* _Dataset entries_
========

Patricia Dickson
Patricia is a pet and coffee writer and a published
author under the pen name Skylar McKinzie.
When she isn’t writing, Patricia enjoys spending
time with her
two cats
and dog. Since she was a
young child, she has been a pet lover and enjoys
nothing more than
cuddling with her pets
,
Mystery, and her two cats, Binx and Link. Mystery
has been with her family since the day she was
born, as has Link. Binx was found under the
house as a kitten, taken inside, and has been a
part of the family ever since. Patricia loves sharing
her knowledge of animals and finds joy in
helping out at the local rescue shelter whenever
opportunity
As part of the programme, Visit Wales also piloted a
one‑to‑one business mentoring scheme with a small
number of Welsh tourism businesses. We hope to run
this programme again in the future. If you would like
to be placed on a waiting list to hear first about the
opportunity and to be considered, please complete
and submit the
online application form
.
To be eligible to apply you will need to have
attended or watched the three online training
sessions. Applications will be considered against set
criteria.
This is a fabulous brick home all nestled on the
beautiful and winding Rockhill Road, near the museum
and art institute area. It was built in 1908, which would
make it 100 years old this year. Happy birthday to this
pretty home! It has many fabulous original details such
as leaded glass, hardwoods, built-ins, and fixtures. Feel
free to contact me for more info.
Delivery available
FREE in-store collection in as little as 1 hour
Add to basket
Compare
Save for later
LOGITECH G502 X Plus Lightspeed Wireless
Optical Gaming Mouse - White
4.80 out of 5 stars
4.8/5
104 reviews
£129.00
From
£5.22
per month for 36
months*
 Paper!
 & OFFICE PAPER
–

========

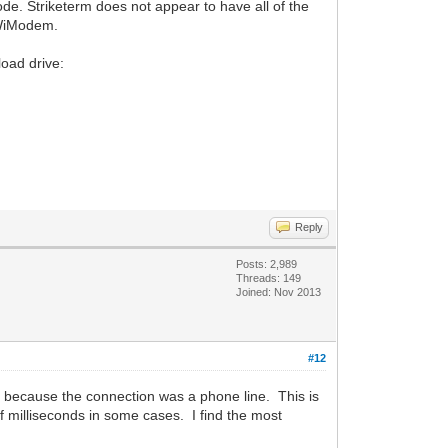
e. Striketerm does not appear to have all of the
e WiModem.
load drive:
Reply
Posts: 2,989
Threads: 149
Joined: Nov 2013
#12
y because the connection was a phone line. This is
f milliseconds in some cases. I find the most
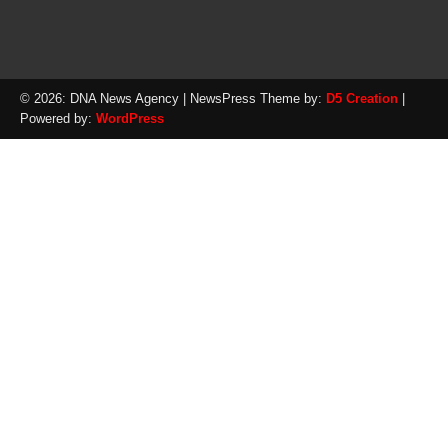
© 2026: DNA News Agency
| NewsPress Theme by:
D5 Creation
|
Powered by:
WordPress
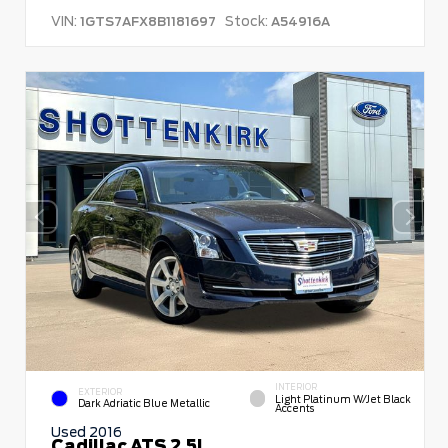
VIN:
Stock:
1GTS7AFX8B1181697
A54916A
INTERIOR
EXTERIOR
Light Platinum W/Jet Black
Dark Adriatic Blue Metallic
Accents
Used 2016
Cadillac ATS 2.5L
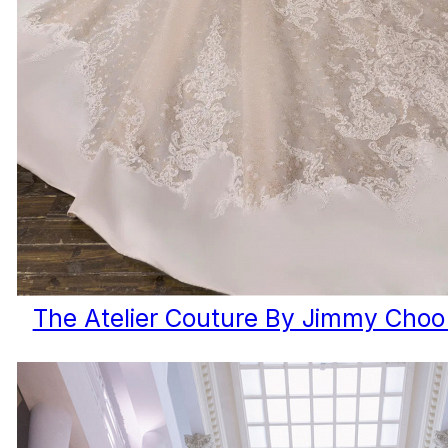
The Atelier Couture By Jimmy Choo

========

* _Work task_
From the records above, retype only the lines starting at the line that contains "house as a kitten, taken" and ending at the line that contains "one‑to‑one business mentoring", both included.

* _Answer for this exercise_
house as a kitten, taken inside, and has been a
part of the family ever since. Patricia loves sharing
her knowledge of animals and finds joy in
helping out at the local rescue shelter whenever
opportunity
As part of the programme, Visit Wales also piloted a
one‑to‑one business mentoring scheme with a small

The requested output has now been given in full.